Normalized Matching Transformer

arXiv cs.CV / 5/6/2026

📰 NewsModels & Research

Key Points

  • The Normalized Matching Transformer (NMT) is presented as a deep-learning method for efficient, high-accuracy sparse semantic keypoint matching between image pairs.
  • NMT uses a visual backbone, geometric refinement via SplineCNN, and a normalized Transformer to produce matching features.
  • A core contribution is hyperspherical normalization, which enforces unit-norm embeddings at every Transformer layer and trains with a combined loss (InfoNCE contrastive loss plus a hyperspherical uniformity loss).
  • The approach improves both matching alignment and non-matching separation not only at the output but at intermediate layers.
  • NMT achieves new state-of-the-art results on PascalVOC and SPair-71k, outperforming several prior methods and converging faster (at least 1.7× fewer epochs).

Abstract

We introduce the Normalized Matching Transformer (NMT), a deep learning approach for efficient and accurate sparse semantic keypoint matching between image pairs.

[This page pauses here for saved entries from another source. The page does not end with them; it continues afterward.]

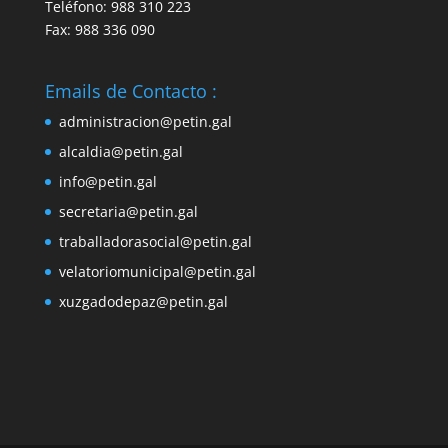
Teléfono: 988 310 223
Fax: 988 336 090
Emails de Contacto :
administracion@petin.gal
alcaldia@petin.gal
info@petin.gal
secretaria@petin.gal
traballadorasocial@petin.gal
velatoriomunicipal@petin.gal
xuzgadodepaz@petin.gal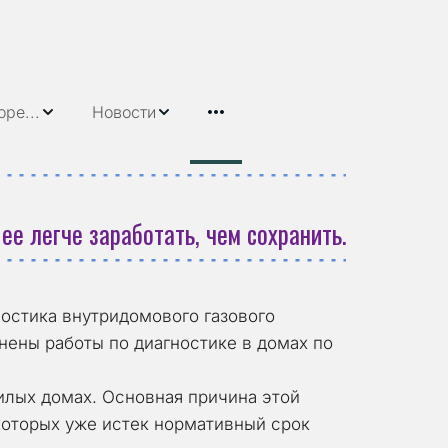
овидящих
оре...
Новости
 ее легче заработать, чем сохранить.
остика внутридомового газового 
ены работы по диагностике в домах по 
оторых уже истек нормативный срок 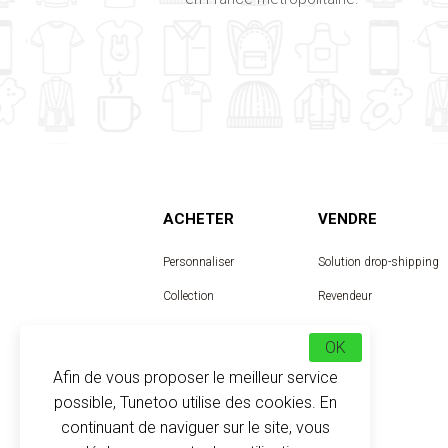
ACHETER
VENDRE
Personnaliser
Solution drop-shipping
Collection
Revendeur
Designer
OK
Afin de vous proposer le meilleur service
possible, Tunetoo utilise des cookies. En
continuant de naviguer sur le site, vous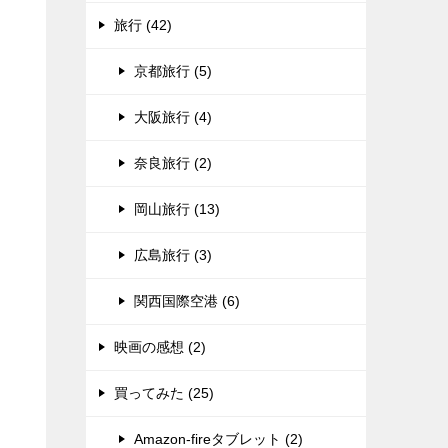
旅行 (42)
京都旅行 (5)
大阪旅行 (4)
奈良旅行 (2)
岡山旅行 (13)
広島旅行 (3)
関西国際空港 (6)
映画の感想 (2)
買ってみた (25)
Amazon-fireタブレット (2)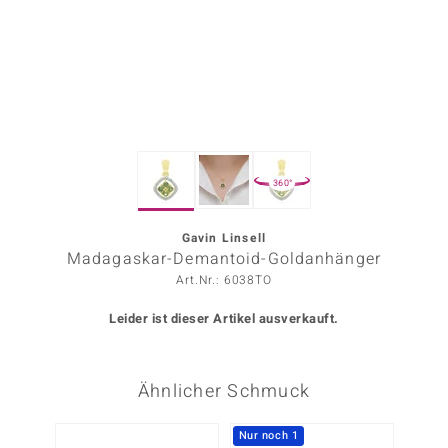
ors Edition
ana
Prince Designs
360°
o
Chic
Gavin Linsell
Madagaskar-Demantoid-Goldanhänger
insell
Art.Nr.: 6038TO
n Vogue
Leider ist dieser Artikel ausverkauft.
 Show
Ähnlicher Schmuck
o Paraíso
Classics
Nur noch 1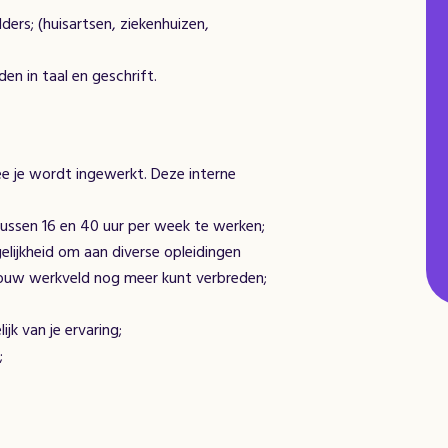
ers; (huisartsen, ziekenhuizen,
n in taal en geschrift.
 je wordt ingewerkt. Deze interne
tussen 16 en 40 uur per week te werken;
elijkheid om aan diverse opleidingen
jouw werkveld nog meer kunt verbreden;
ijk van je ervaring;
;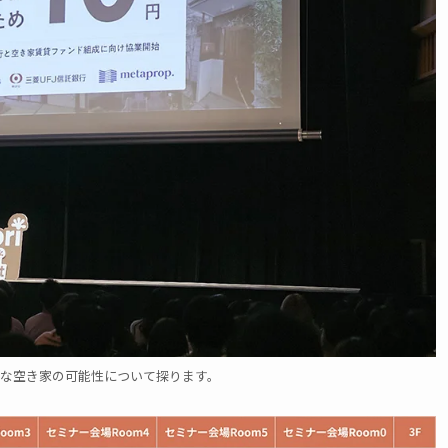
な空き家の可能性について探ります。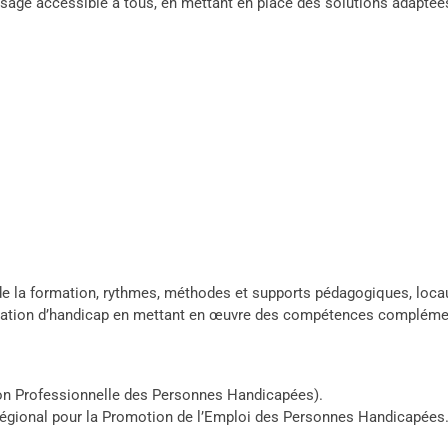
e accessible à tous, en mettant en place des solutions adaptées qu
 de la formation, rythmes, méthodes et supports pédagogiques, loca
ituation d’handicap en mettant en œuvre des compétences compléme
ion Professionnelle des Personnes Handicapées).
Régional pour la Promotion de l’Emploi des Personnes Handicapées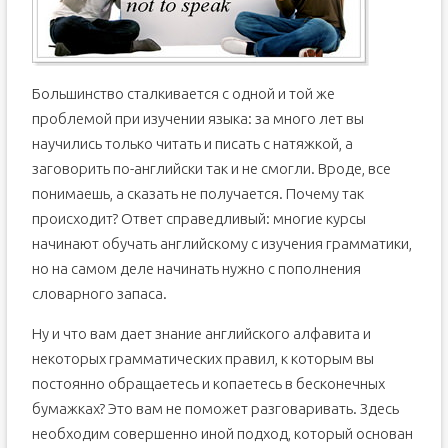
Большинство сталкивается с одной и той же
проблемой при изучении языка: за много лет вы
научились только читать и писать с натяжкой, а
заговорить по-английски так и не смогли. Вроде, все
понимаешь, а сказать не получается. Почему так
происходит? Ответ справедливый: многие курсы
начинают обучать английскому с изучения грамматики,
но на самом деле начинать нужно с пополнения
словарного запаса.
Ну и что вам дает знание английского алфавита и
некоторых грамматических правил, к которым вы
постоянно обращаетесь и копаетесь в бесконечных
бумажках? Это вам не поможет разговаривать. Здесь
необходим совершенно иной подход, который основан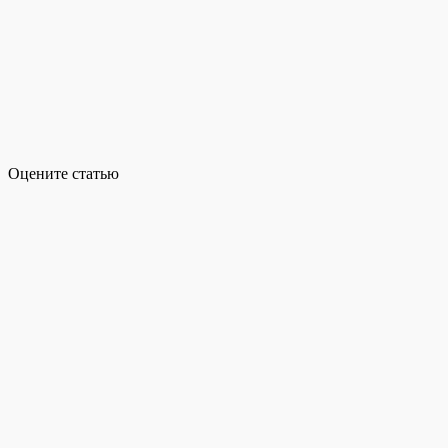
Оцените статью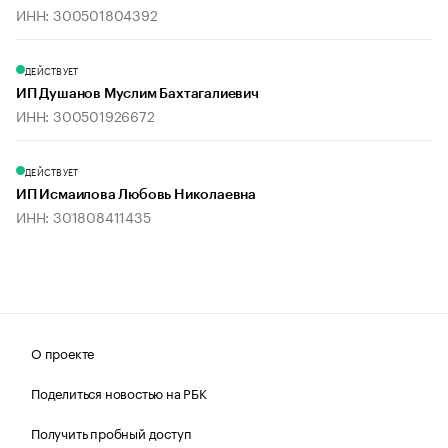
ИНН: 300501804392
ДЕЙСТВУЕТ
ИП Душанов Муслим Бахтагалиевич
ИНН: 300501926672
ДЕЙСТВУЕТ
ИП Исмаилова Любовь Николаевна
ИНН: 301808411435
О проекте
Поделиться новостью на РБК
Получить пробный доступ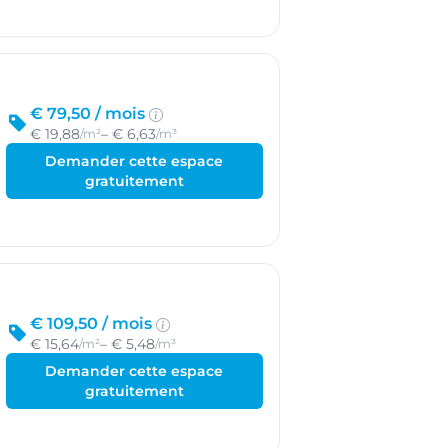
€ 79,50 /
mois
€ 19,88
– € 6,63
/m²
/m³
Demander cette espace
gratuitement
€ 109,50 /
mois
€ 15,64
– € 5,48
/m²
/m³
Demander cette espace
gratuitement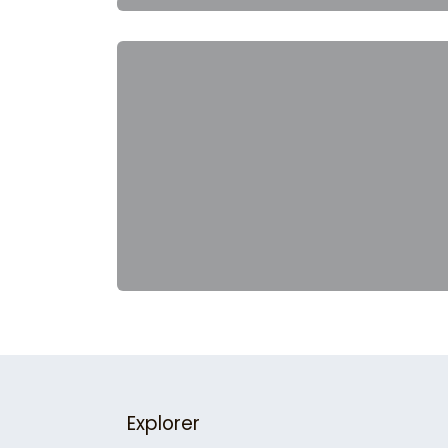
Explorer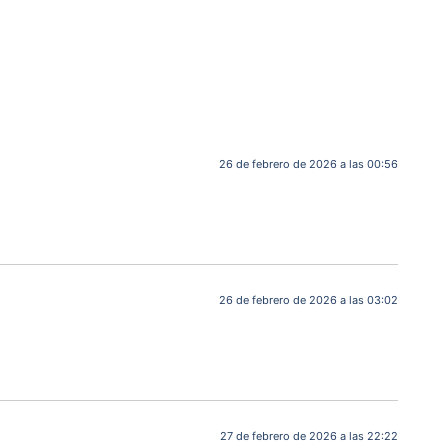
26 de febrero de 2026 a las 00:56
26 de febrero de 2026 a las 03:02
27 de febrero de 2026 a las 22:22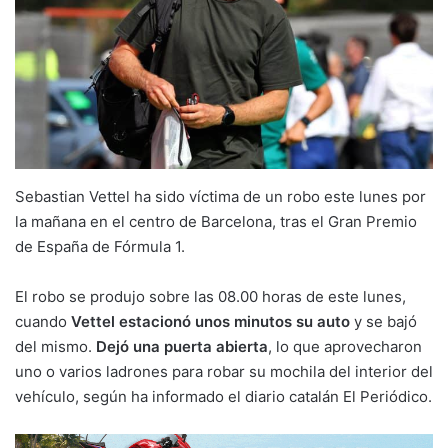
Sebastian Vettel ha sido víctima de un robo este lunes por
la mañana en el centro de Barcelona, tras el Gran Premio
de España de Fórmula 1.
El robo se produjo sobre las 08.00 horas de este lunes,
cuando
Vettel estacionó unos minutos su auto
y se bajó
del mismo.
Dejó una puerta abierta
, lo que aprovecharon
uno o varios ladrones para robar su mochila del interior del
vehículo, según ha informado el diario catalán El Periódico.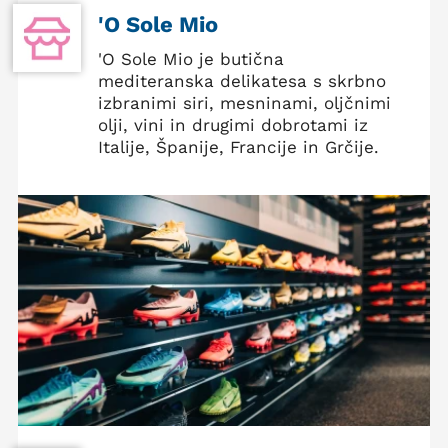
'O Sole Mio
'O Sole Mio je butična
mediteranska delikatesa s skrbno
izbranimi siri, mesninami, oljčnimi
olji, vini in drugimi dobrotami iz
Italije, Španije, Francije in Grčije.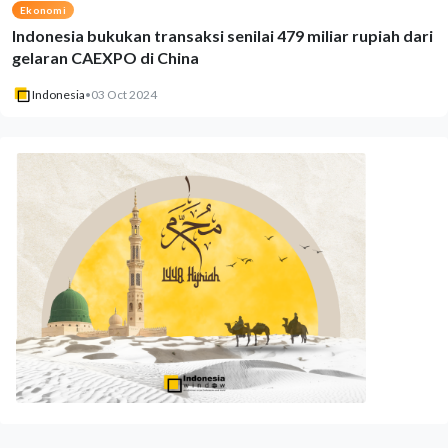
Ekonomi
Indonesia bukukan transaksi senilai 479 miliar rupiah dari
gelaran CAEXPO di China
Indonesia
•
03 Oct 2024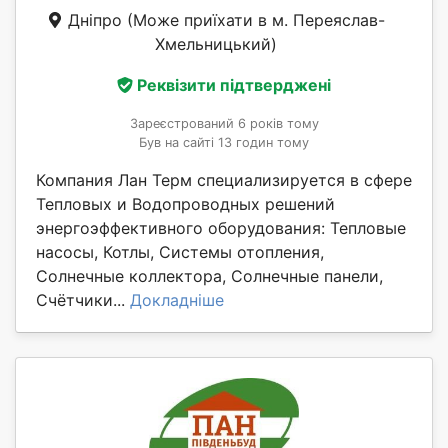
Дніпро
(Може приїхати в м. Переяслав-
Хмельницький)
Реквізити підтверджені
Зареєстрований 6 років тому
Був на сайті 13 годин тому
Компания Лан Терм специализируется в сфере
Тепловых и Водопроводных решений
энергоэффективного оборудования: Тепловые
насосы, Котлы, Системы отопления,
Солнечные коллектора, Солнечные панели,
Счётчики...
Докладніше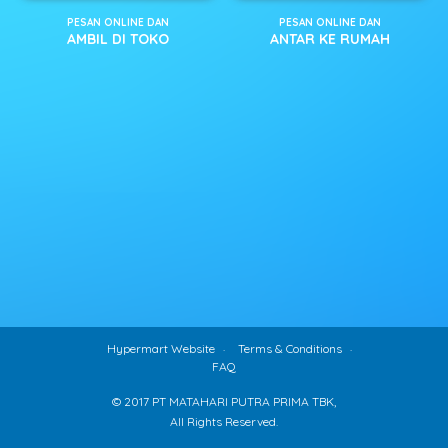
PESAN ONLINE DAN
PESAN ONLINE DAN
AMBIL DI TOKO
ANTAR KE RUMAH
Hypermart Website
Terms & Conditions
FAQ
© 2017 PT MATAHARI PUTRA PRIMA TBK,
All Rights Reserved.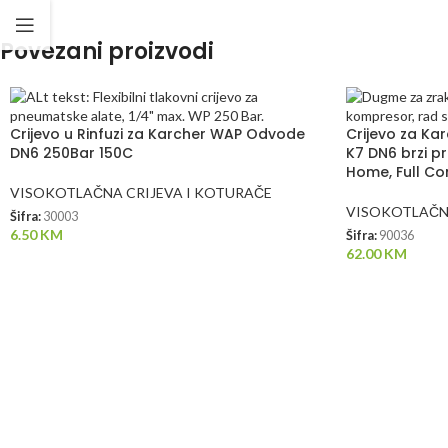
Povezani proizvodi
Crijevo u Rinfuzi za Karcher WAP Odvode
Crijevo za Kar
DN6 250Bar 150C
K7 DN6 brzi p
Home, Full Co
VISOKOTLAČNA CRIJEVA I KOTURAČE
VISOKOTLAČNA
Šifra:
30003
6.50
KM
Šifra:
90036
62.00
KM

NMT consists of a strong visual backbone, geometric feature refinement via SplineCNN, followed by a normalized Transformer for computing matching features. Central to NMT is our hyperspherical normalization strategy: we enforce unit-norm embeddings at every Transformer layer and train with a combined contrastive InfoNCE and hyperspherical uniformity loss to yield more discriminative keypoint representations. This novel architecture/loss combination encourages close alignment of matching image features and large distances between non-matching ones not only at the output level, but for each layer. Despite its architectural simplicity, NMT sets a new state-of-the-art performance on PascalVOC and SPair-71k, outperforming BBGM, ASAR, COMMON and GMTR by 5.1% and 2.2%, respectively, while converging in at least 1.7x fewer epochs compared to other state-of-the-art baselines. These results underscore the power of combining pervasive normalization with hyperspherical learning for matching tasks.